Swedish industrial engineer and inventor Alfred Nobel is considered the inventor of dynamite.
His work as a construction engineer, building bridges and buildings in Sweden made him look for new ways of blasting rock.
In 1860 he started experimenting with the chemical nitroglycerine and by about 1863 the Nobel company had invented the blasting cap (a device used to blast), and dynamite.
Nitroglycerine had already been discovered about fifteen years before. It is a easily flammable liquid in its natural state.
Nobel mixed it with silica so it formed a rather gooey paste he ‘dynamite’. He received a patent (licence) for his product in 1867.
In the mining business, dynamite became very useful because it could be shaped like a cylinder to be inserted into the drilled holes to explode the rock.

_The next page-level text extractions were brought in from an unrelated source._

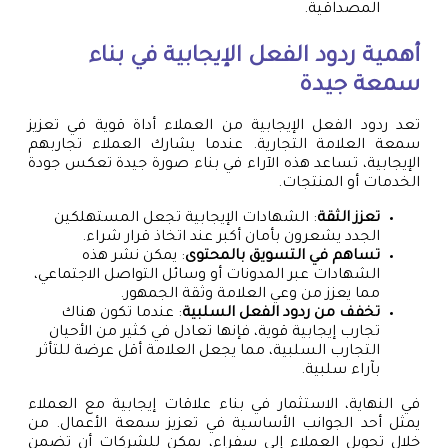
المصداقية.
أهمية ردود الفعل الإيجابية في بناء
سمعة جيدة
تعد ردود الفعل الإيجابية من العملاء أداة قوية في تعزيز
سمعة العلامة التجارية. عندما يشارك العملاء تجاربهم
الإيجابية، تساعد هذه الآراء في بناء صورة جيدة تعكس جودة
الخدمات أو المنتجات.
تعزز الثقة
: الشهادات الإيجابية تجعل المستهلكين
الجدد يشعرون بأمان أكبر عند اتخاذ قرار شراء.
تساهم في التسويق بالمحتوى
: يمكن نشر هذه
الشهادات عبر المدونات أو وسائل التواصل الاجتماعي،
مما يعزز من وعي العلامة وثقة الجمهور.
تخفف من ردود الفعل السلبية
: عندما تكون هناك
تجارب إيجابية قوية، فإنها تعادل في كثير من الأحيان
التجارب السلبية، مما يجعل العلامة أقل عرضة للتأثر
بآراء سلبية.
في النهاية، الاستثمار في بناء علاقات إيجابية مع العملاء
يمثل أحد الجوانب الأساسية في تعزيز سمعة الأعمال. من
خلال تحويل العملاء إلى سفراء، يمكن للشركات أن تضمن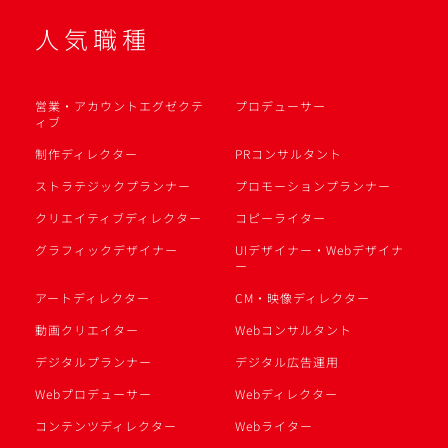
人気職種
営業・アカウントエグゼクテ
プロデューサー
ィブ
制作ディレクター
PRコンサルタント
ストラテジックプランナー
プロモーションプランナー
クリエイティブディレクター
コピーライター
グラフィックデザイナー
UIデザイナー・Webデザイナ
ー
アートディレクター
CM・映像ディレクター
動画クリエイター
Webコンサルタント
デジタルプランナー
デジタル広告運用
Webプロデューサー
Webディレクター
コンテンツディレクター
Webライター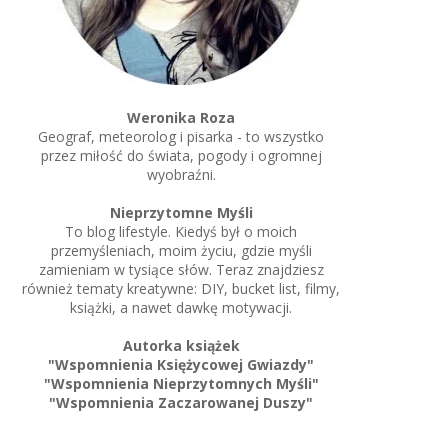
Weronika Roza
Geograf, meteorolog i pisarka - to wszystko
przez miłość do świata, pogody i ogromnej
wyobraźni.
Nieprzytomne Myśli
To blog lifestyle. Kiedyś był o moich
przemyśleniach, moim życiu, gdzie myśli
zamieniam w tysiące słów. Teraz znajdziesz
również tematy kreatywne: DIY, bucket list, filmy,
książki, a nawet dawkę motywacji.
Autorka książek
"Wspomnienia Księżycowej Gwiazdy"
"Wspomnienia Nieprzytomnych Myśli"
"Wspomnienia Zaczarowanej Duszy"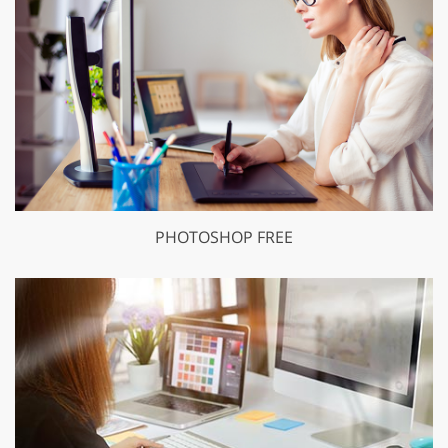
PHOTOSHOP FREE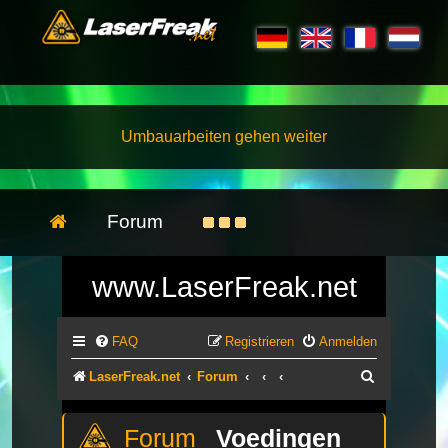
Umbauarbeiten gehen weiter
Forum
www.LaserFreak.net
FAQ
Registrieren
Anmelden
Suche
LaserFreak.net
Forum
Voedingen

The dynamite rod was attached to the detonator (blasting cap) which was lighted up by a lighting fuse.
The problem with dynamite is that since it has nitroglycerine in it, it is very unstable and can accidentally explode, even though other stuff is mixed to prevent it.
In fact, during the production of dynamite, Nobel’s own dynamite factory in Germany exploded by accident, leaving nothing behind.
A dynamite stick as four essential ingredients; the outer layer is a protective coating that surrounds the entire explosive material.
Inside this is sawdust or some other material that can absorb nitroglycerine (liquid form). The electrical fuse cable is connected to the dynamite through a blasting cap.
Starting from the 1880s the American military started experimenting with dynamite guns but was not used for long as there were better explosives available.
Despite Nobel’s invention, dynamite is no longer used commercially today. There are other safer substances which are cheaper to produce and easier to handle.
Today less than 2% of the American government’s explosives are made of dynamite.
However, despite this, dynamite remains quite popular in movies, especially in cartoons.